Can you pay less interest by repaying your loan faster?

If one of the reasons you’re looking for a car loan with a low interest rate is to avoid paying a lender too much more on top of your car’s value, it’s often worth considering making additional payments on your car loan. By getting ahead in your car loan repayments, you’ll be bringing yourself closer to getting it fully paid off and making an early exit from the loan, which should reduce the total amount of interest you’ll need to pay over the lifetime of your loan, saving you money.

However, this isn’t a valid options for every car loan and financial situation. Some lenders charge fees for making additional repayments or exiting a loan early, to compensate for the interest payments they’d be missing out on. Fixed rate car loans tend to carry more restrictions, often locking borrowers into tight repayment plans. Variable rate car loans tend to have more flexible repayment arrangements, though some lenders do still charge these fees.

Do you want a car loan with added flexibility?

If your low interest car loan allows you to easily make extra repayments, there’s sometimes an added benefit beyond just bringing you closer to exiting your loan early. If your car loan also includes a Redraw Facility, you’ll be able to pull the extra money you’ve paid onto your car loan back out again if required (subject to the lender’s terms and conditions), such as when a surprise financial emergency leaves you needing some cash back in your pocket.

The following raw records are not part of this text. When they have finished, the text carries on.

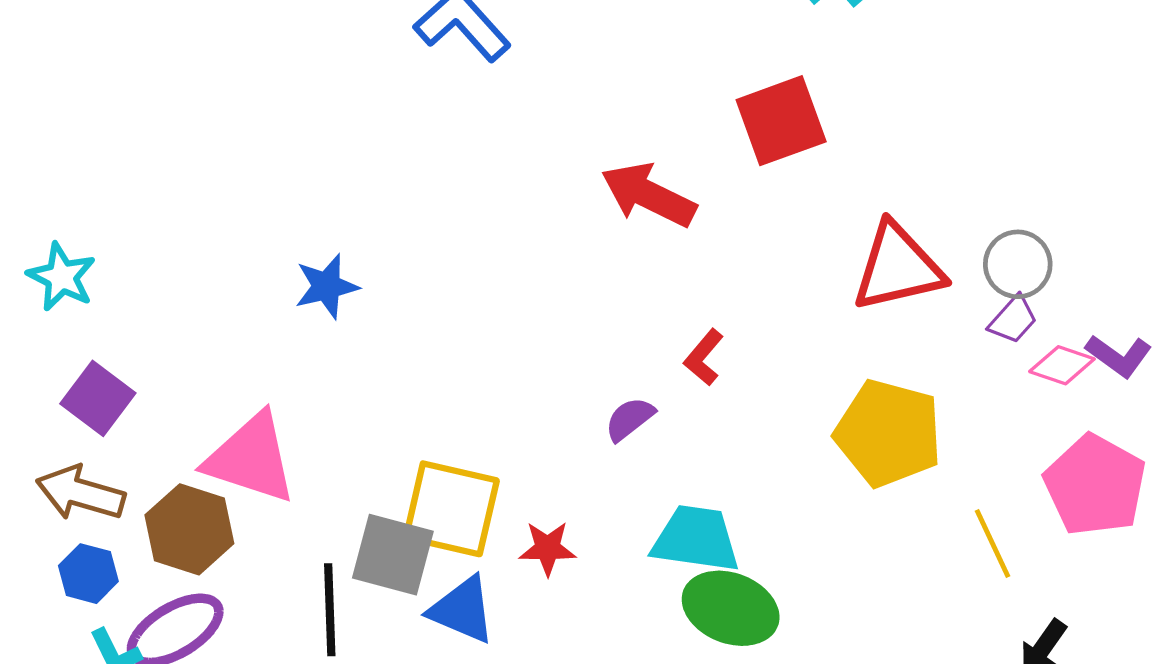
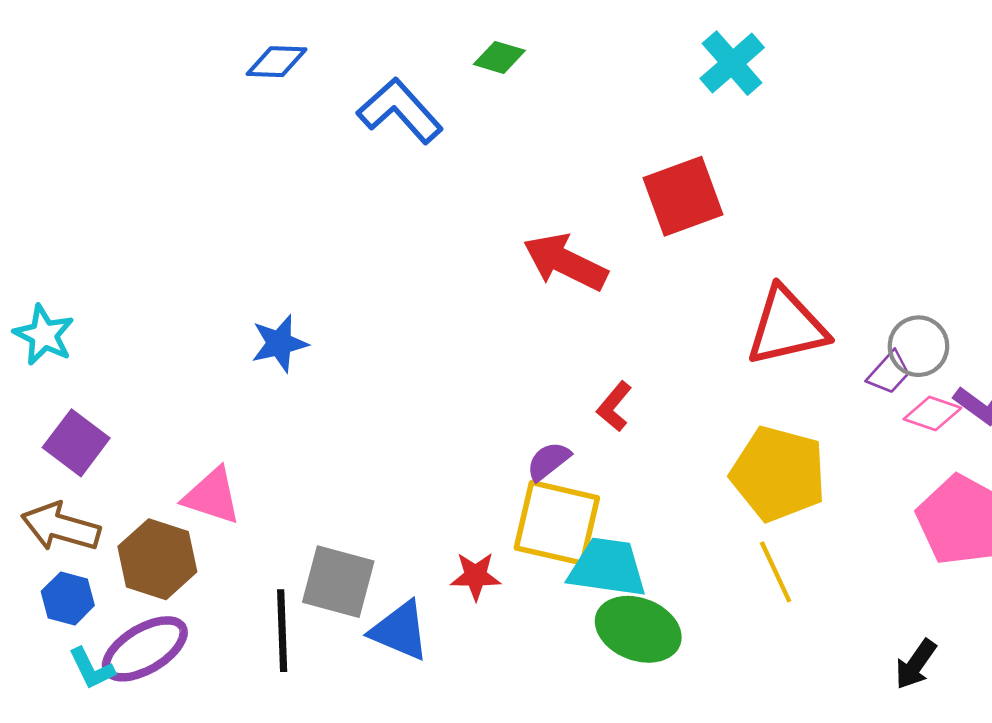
gray circle: (1018, 264) -> (918, 346), moved
pink triangle: (251, 458) -> (212, 496), size x0.7
yellow square: (451, 509) -> (557, 523), moved
yellow line: (993, 544) -> (776, 572), moved

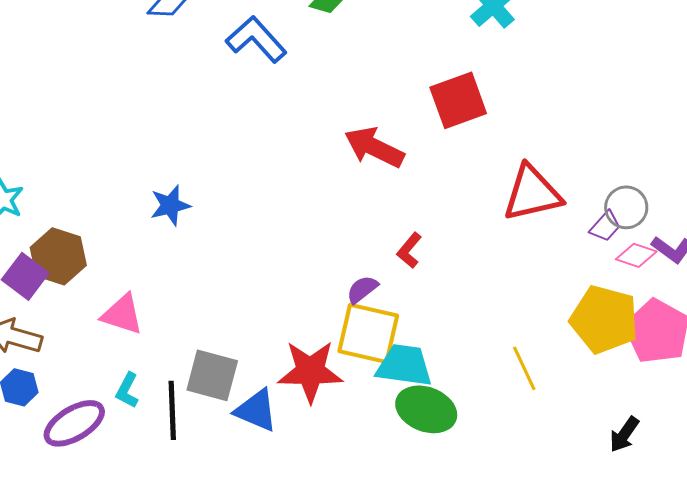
yellow pentagon: (778, 474) -> (604, 319), moved
brown hexagon: (157, 559) -> (58, 256), moved
red star: (476, 576) -> (310, 371), size x1.8
cyan L-shape: (92, 669) -> (127, 390), moved, turned 54

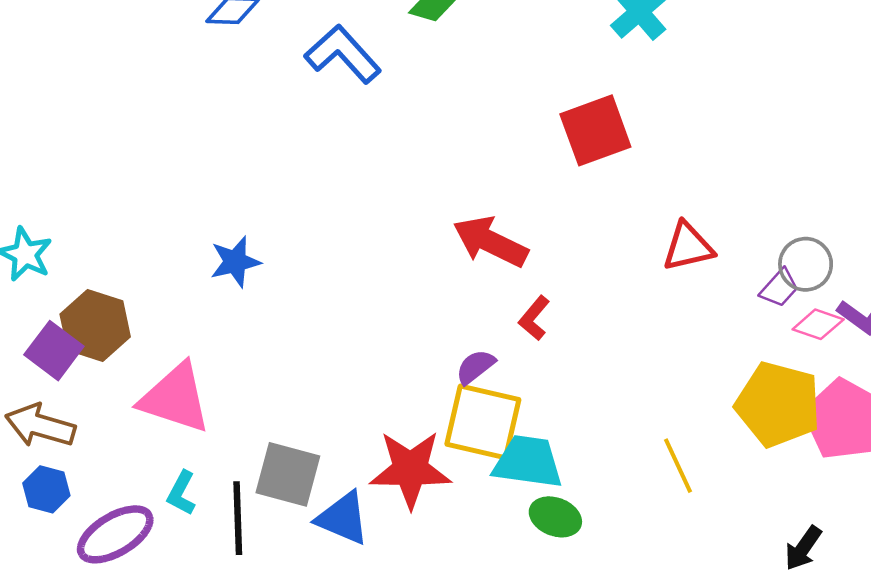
red arrow: (374, 147) -> (490, 242), moved
red triangle: (532, 193) -> (688, 247), size x0.7
pink triangle: (122, 314) -> (175, 398), size x1.4
green ellipse: (426, 409) -> (555, 517), size x0.7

As well as adding extra flexibility to your car loan, a redraw facility can help you make those extra repayments with confidence – you’ll be able to get ahead in your loan without locking up your spare cash in your loan and losing access to it altogether.

Will you need a deposit?

If you’re hoping to get a low interest rate on your car loan, you’re more than likely going to need to pay the full deposit required by your lender, to better ensure your loan’s security and reduce the lender’s financial risk. While some lenders offer loans with a higher Loan to Value Ratio (LVR) that only require smaller deposits, or 100% loans, which require no deposits, these loans represent higher financial risks to their lenders, which means higher interest rates. So if you have your heart set on a low interest car loan, it’s usually worth making sure you have some savings available for a deposit.

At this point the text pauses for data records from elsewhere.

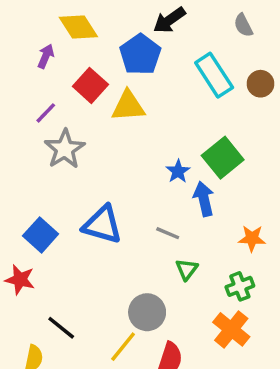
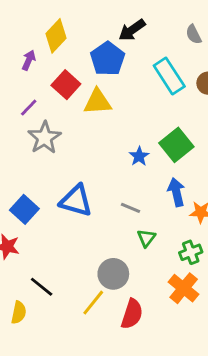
yellow diamond: (78, 27) -> (56, 36), turned 76
blue arrow: (204, 199) -> (176, 192), moved

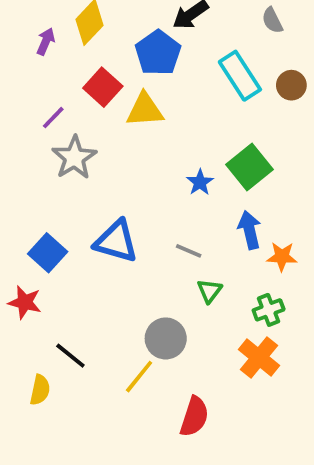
purple arrow: (29, 60) -> (46, 41), moved
red semicircle: (132, 314) -> (194, 417), moved

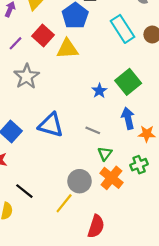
purple line: (53, 118) -> (16, 43), moved
orange cross: (259, 358) -> (111, 178), moved

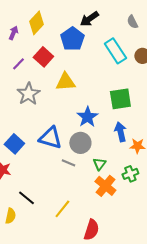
yellow triangle: (67, 49) -> (65, 82), moved
green square: (128, 82) -> (120, 99), turned 30
blue star: (99, 91) -> (87, 117), moved, size x1.5
gray line: (93, 130) -> (68, 163), moved
gray circle: (79, 181) -> (80, 143), moved

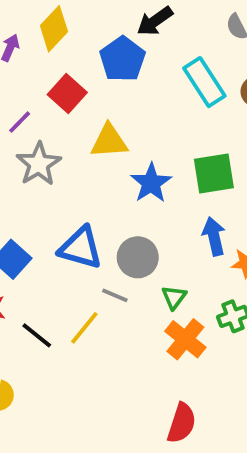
purple line: (18, 64) -> (20, 122), moved
blue star: (87, 117) -> (151, 183), moved
black line: (26, 198) -> (37, 335), moved
yellow line: (62, 209) -> (84, 328), moved
red semicircle: (91, 230) -> (182, 423), moved

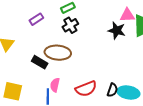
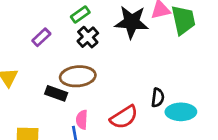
black star: (117, 30) -> (132, 22), moved, size x1.4
black semicircle: (112, 90) -> (158, 98), moved

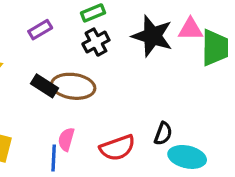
black rectangle: (56, 93) -> (45, 86), moved

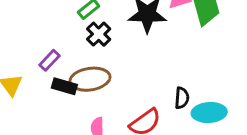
purple rectangle: (40, 30) -> (50, 60), moved

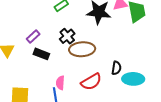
black cross: (99, 34) -> (67, 36), moved
brown ellipse: (90, 79) -> (82, 49), moved

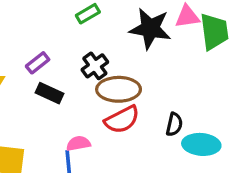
red semicircle: (91, 82) -> (122, 120), moved
pink semicircle: (60, 83) -> (78, 143), turned 72

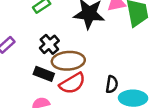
black rectangle: (50, 93) -> (44, 74), moved

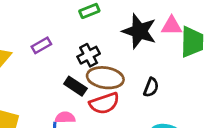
black semicircle: (112, 84) -> (151, 87), moved

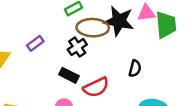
brown ellipse: (105, 78) -> (93, 28), moved

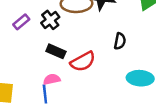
black cross: (77, 47) -> (50, 20), moved

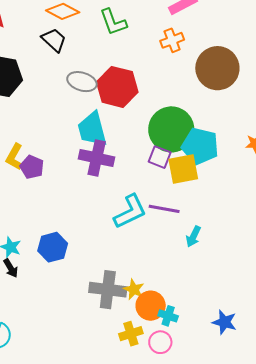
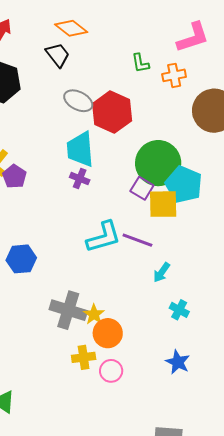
green L-shape: (113, 22) -> (140, 63), moved, size x0.7
purple cross: (97, 158) -> (80, 179), size x0.6
cyan cross: (168, 316) -> (179, 310), moved

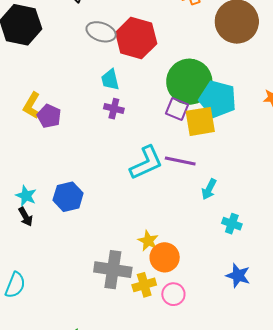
cyan trapezoid: (80, 149) -> (110, 80), size x0.6
gray cross: (68, 310) -> (113, 270), moved

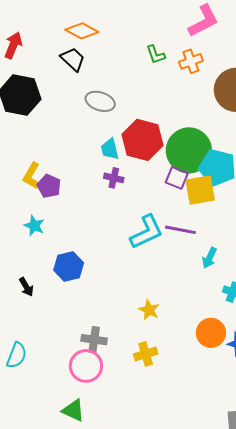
red hexagon: (136, 38) -> (142, 140), moved
cyan star: (26, 196) -> (34, 226), moved
orange circle: (165, 257) -> (211, 333), moved
gray cross: (113, 270) -> (94, 340), moved, size x0.7
pink circle: (173, 294) -> (86, 366), moved, size x1.4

Checking your car’s financial history

If you’re buying a car that’s been owned before, even if it’s young enough to count as “new” for the purpose of taking out a car loan, it’s usually worth applying for a report on its financial history from the Personal Property Securities Register (PPSR), formerly known as a REVS check. This will let you know if the car still has money owing on it from a previous owner, AKA a financial encumbrance. While you can organise one of these reports yourself, you may be able to save a bit of time and hassle by having your lender handle it for you while they’re organising your loan, though some lenders may charge a fee for this service.

Compare low interest car loans

At RateCity, you can find a wide range of car loans available from a variety of lenders, and organise your options to find the car loans offering the lowest advertised interest rates and comparison rates.

Remember though that a low interest rate shouldn’t be all that you look for on your car loan – take a closer look at the features and benefits offered by different lenders to work out which car loan will provide you with the most value for your financial situation.